* What you are asked to do *
In the records below, find the line holding "may find great s"; copy it and every line after it to the end, omitting all images.

* Supplied records *
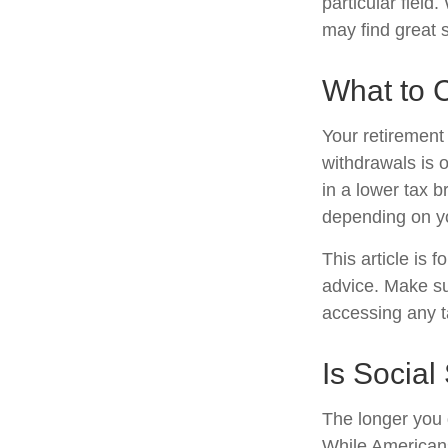
particular field
may find great s
What to 
Your retirement 
withdrawals is 
in a lower tax b
depending on y
This article is 
advice. Make su
accessing any t
Is Social
The longer you 
While Americans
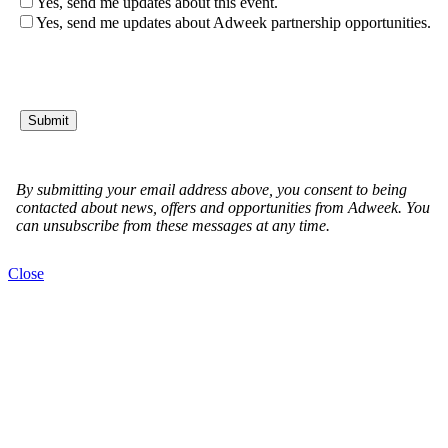
Close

* Answer below *
may find great s
What to 
Your retirement 
withdrawals is 
in a lower tax b
depending on y
This article is 
advice. Make su
accessing any t
Is Social
The longer you 
While Americans
Close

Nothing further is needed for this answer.